The effect of retirement on Italian couples’ labour division: a simultaneous equation approach
Marcantonio Caltabiano, Università di Messina
Maria Gabriella Campolo, Università di Messina
Antonio Di Pino, Università di Messina
Several studies found that Italian married or cohabiting women generally suffer a higher gender gap in intra-household labour division than elsewhere in Europe. However, the gendered division of labour is in part an effect of life course events, as the birth of a child or the transition from cohabitation to marriage. The aim of this study is to use data on Italian couples from the Istat FFS survey for the years 2003 and 2007 to explore gender differences.

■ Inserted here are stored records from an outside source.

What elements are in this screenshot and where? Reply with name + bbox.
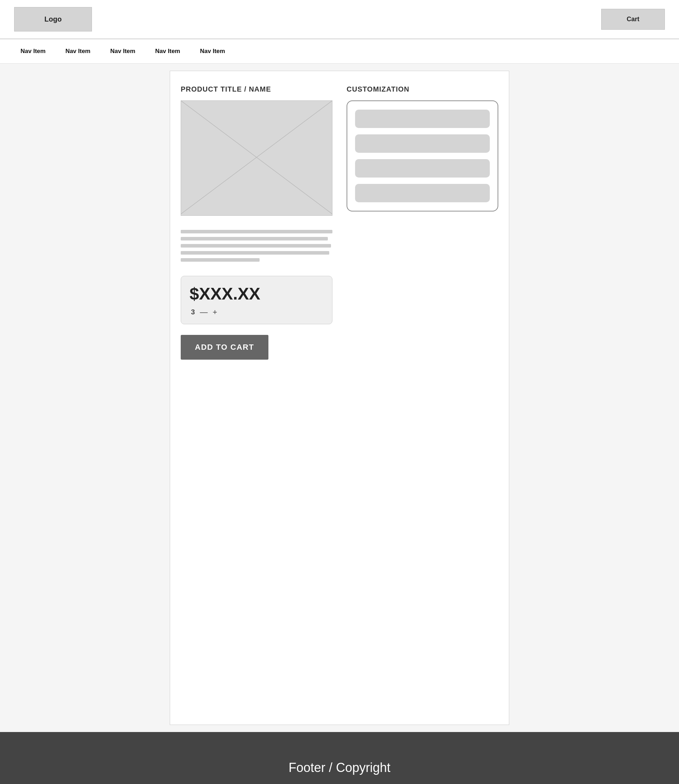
- product-description: [181, 230, 332, 262]
- header: Logo Cart: [0, 0, 679, 39]
- nav-item-1[interactable]: Nav Item: [11, 45, 56, 58]
- product-page: PRODUCT TITLE / NAME: [170, 71, 509, 725]
- product-title: PRODUCT TITLE / NAME: [181, 85, 332, 93]
- product-right-column: CUSTOMIZATION: [347, 85, 498, 360]
- nav-item-2[interactable]: Nav Item: [56, 45, 100, 58]
- price: $XXX.XX: [189, 284, 324, 304]
- customization-title: CUSTOMIZATION: [347, 85, 498, 93]
- customization-option-1[interactable]: [355, 110, 490, 128]
- quantity-decrease-button[interactable]: —: [200, 308, 208, 317]
- footer-text: Footer / Copyright: [289, 760, 390, 775]
- customization-options-box: [347, 100, 498, 211]
- nav-item-3[interactable]: Nav Item: [100, 45, 146, 58]
- quantity-increase-button[interactable]: +: [213, 308, 217, 317]
- desc-line-5: [181, 258, 260, 262]
- price-quantity-box: $XXX.XX 3 — +: [181, 276, 332, 324]
- navigation: Nav Item Nav Item Nav Item Nav Item Nav …: [0, 39, 679, 64]
- svg-rect-0: [181, 101, 332, 214]
- product-image: [181, 100, 332, 216]
- quantity-row: 3 — +: [189, 308, 324, 317]
- nav-item-5[interactable]: Nav Item: [190, 45, 235, 58]
- desc-line-1: [181, 230, 332, 233]
- svg-line-1: [181, 101, 332, 214]
- desc-line-4: [181, 251, 329, 255]
- add-to-cart-button[interactable]: ADD TO CART: [181, 335, 268, 360]
- svg-line-2: [181, 101, 332, 214]
- customization-option-2[interactable]: [355, 135, 490, 153]
- footer: Footer / Copyright: [0, 732, 679, 784]
- logo: Logo: [14, 7, 92, 31]
- desc-line-3: [181, 244, 331, 247]
- desc-line-2: [181, 237, 328, 241]
- product-left-column: PRODUCT TITLE / NAME: [181, 85, 332, 360]
- nav-item-4[interactable]: Nav Item: [146, 45, 190, 58]
- quantity-value: 3: [191, 308, 195, 316]
- customization-option-3[interactable]: [355, 159, 490, 177]
- customization-option-4[interactable]: [355, 184, 490, 202]
- cart-button[interactable]: Cart: [601, 9, 665, 30]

We examine the extent to which married or cohabiting adults in their 50s and 60s provide informal help to their family after retirement. A Difference-in-Differences (DID) specification of simultaneous equations of market and domestic work of both partners is adopted. Namely, the effects of the retirement of a partner on both market and domestic work (measured in weekly working hours) of the other partner is estimated using a simultaneous equation approach. We assume that latent variables - such as the “bargaining process” between partners - influence labour division. Misspecification of bargaining and other latent factors are corrected imposing specific constraints on the errors covariance matrix. To evaluate the impact of gender attitude on partners’ labour division, we use a cluster-based classification of couples according to gender attitudes. Preliminary results show that retired men spend more time with housework - both in their own and their partner’s domain - than they do when continuously employed. The retirement of the partner influences positively woman participation in the labour market, and negatively her domestic work. Moreover, the data reveal that the time devoted to domestic work generally increases for both retired and employed adult men during the period 2003-2007 (about to eight weekly hours). However, the positive variation of domestic work registered on adult men, as an effect of their retirement, is close to 30%.